On June 6, Lippa pleaded guilty in U.S. District Court for the Northern District of New York in Binghamton to two counts of committing a security violation and two counts of money laundering.
[an error occurred while processing this directive]Paul Ruffo, investigator with the state Insurance Frauds Bureau in Oneonta, said Thursday he was glad that Lippa was sentenced to prison time but happier that he has to make payments to victims.
Walsh said based on sentencing guidelines, the recommendation for Lippa was to serve between 37 and 46 months. Lippa, who starts his sentence Nov. 15 at a federal facility to be determined, also will be on supervised release for three years after his prison term, Walsh said.
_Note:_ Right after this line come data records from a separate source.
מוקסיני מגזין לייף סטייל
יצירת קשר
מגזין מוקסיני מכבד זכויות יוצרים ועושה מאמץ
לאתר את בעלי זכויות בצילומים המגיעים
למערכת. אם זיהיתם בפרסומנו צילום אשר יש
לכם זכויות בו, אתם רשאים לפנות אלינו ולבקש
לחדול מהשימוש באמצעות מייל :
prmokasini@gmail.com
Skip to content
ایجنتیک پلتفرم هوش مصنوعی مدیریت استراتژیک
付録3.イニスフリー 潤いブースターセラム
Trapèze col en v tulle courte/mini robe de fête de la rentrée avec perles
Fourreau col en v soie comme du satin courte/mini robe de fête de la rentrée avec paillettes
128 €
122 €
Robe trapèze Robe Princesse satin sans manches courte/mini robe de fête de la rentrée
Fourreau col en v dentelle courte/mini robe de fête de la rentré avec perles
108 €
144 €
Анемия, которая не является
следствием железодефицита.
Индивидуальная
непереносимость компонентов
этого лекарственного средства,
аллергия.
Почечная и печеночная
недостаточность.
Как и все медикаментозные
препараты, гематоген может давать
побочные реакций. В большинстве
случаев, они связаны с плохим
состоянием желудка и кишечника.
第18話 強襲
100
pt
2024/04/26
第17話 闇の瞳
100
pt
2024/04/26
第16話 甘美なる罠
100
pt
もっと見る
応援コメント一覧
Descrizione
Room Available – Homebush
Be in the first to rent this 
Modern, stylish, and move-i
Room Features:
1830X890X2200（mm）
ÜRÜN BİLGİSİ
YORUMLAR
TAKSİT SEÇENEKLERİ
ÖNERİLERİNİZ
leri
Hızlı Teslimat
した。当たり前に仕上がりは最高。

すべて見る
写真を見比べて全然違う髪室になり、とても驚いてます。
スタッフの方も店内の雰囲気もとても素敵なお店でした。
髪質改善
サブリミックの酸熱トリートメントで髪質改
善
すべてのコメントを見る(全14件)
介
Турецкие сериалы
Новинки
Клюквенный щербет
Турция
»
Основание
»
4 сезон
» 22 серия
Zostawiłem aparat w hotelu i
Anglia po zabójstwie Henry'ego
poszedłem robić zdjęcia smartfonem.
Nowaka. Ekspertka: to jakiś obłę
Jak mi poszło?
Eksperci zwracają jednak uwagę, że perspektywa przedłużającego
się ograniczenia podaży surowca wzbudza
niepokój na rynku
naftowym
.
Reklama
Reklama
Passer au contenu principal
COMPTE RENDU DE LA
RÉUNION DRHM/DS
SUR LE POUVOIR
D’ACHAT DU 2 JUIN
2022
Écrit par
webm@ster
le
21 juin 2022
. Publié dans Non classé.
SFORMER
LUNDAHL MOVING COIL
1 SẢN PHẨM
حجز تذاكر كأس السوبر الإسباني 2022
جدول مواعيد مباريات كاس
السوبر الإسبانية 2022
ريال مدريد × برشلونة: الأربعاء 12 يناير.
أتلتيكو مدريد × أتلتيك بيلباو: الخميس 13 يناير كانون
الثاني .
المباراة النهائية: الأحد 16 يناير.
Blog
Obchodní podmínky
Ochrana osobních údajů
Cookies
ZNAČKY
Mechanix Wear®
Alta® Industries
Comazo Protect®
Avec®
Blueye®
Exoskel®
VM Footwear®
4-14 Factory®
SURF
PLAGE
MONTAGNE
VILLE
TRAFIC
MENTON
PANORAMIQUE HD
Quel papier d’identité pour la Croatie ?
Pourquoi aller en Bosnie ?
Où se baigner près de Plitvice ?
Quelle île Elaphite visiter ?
Walsh said under the Justice for All Act of 2004, victims have enhanced rights to be notified about the status of a case and to speak at sentencings. During Lippa’s sentencing before Thomas J. McAvoy, senior U.S. district court judge, Walsh said he read two statements by victims and Nancy Yerdon spoke, giving a sense of the personal impact of the fraud. Yerdon said in a telephone interview Thursday night that through investments with Lippa she lost $146,000, money from her husband’s life-insurance policy. She said her husband, Frank, died in 1993.
"Mr. Lippa took everything I had," said Yerdon, 55, of Burlington Flats. "Not only did he steal my money, he stole my freedom to dream."
Her dreams include riding Amtrak across the country, traveling to Hawaii, she said, and buying a burial plot and headstone for her father, Edward Wiltse, who died Aug. 28. His body was cremated because it was the most reasonable choice financially, she said.
Yerdon said Lippa gained the trust of investors and would be enthusiastic about money being made. But then he would warn her not to tell anyone about them.
"That should have been my clue," she said.
Yerdon said she makes ends meet with retirement and disability pay. She previously worked 16 years as a licensed practical nurse at The Meadows, the former Otsego County nursing home.
Yerdon said her investments with Lippa began to sour in 2001. About a year later, and after unsuccessfully seeking legal recourse, she said, she went to the office of state Sen. James Seward, R-Milford. Chris Tauzel of Seward’s office, she said, referred her to Ruffo, who has been "steadfast from the beginning."
When reached in Newfield on Thursday night, Lippa said he didn’t want to comment without speaking with a lawyer.
Walsh said Lippa expressed a keen desire during the sentencing to make restitution to the victims.
In June, Ruffo said 10 to 12 investors in Otsego and Delaware counties were defrauded of $984,000. Lippa took $10,000, $20,000, $150,000 and $200,000 at a time, Ruffo said.
For instance, Lippa would provide a certificate for one share of LFG Financial Group for an investment of $10,000, Ruffo said, and Lippa paid initial investors quarterly income so that he could gain recommendations and attract other investors.
Lippa ran the business in Unadilla from late 1999 to September 2001 and had 10 to 12 employees, Ruffo said.
Walsh credited work of Ruffo and Kinsey Koop of the state police Special Investigation Unit in Binghamton with successfully providing data for the prosecution.
Ruffo previously said the investigation involved interviewing victims and employees and reviewing bank records. Ruffo said he and Koop also interviewed Lippa, who confessed after being presented with evidence.
Lippa used investors’ money for personal belongings, including a house, cars and a houseboat that were repossessed for amounts due, authorities said.
Walsh said Lippa was represented by Lisa Peebles, an assistant federal public defender.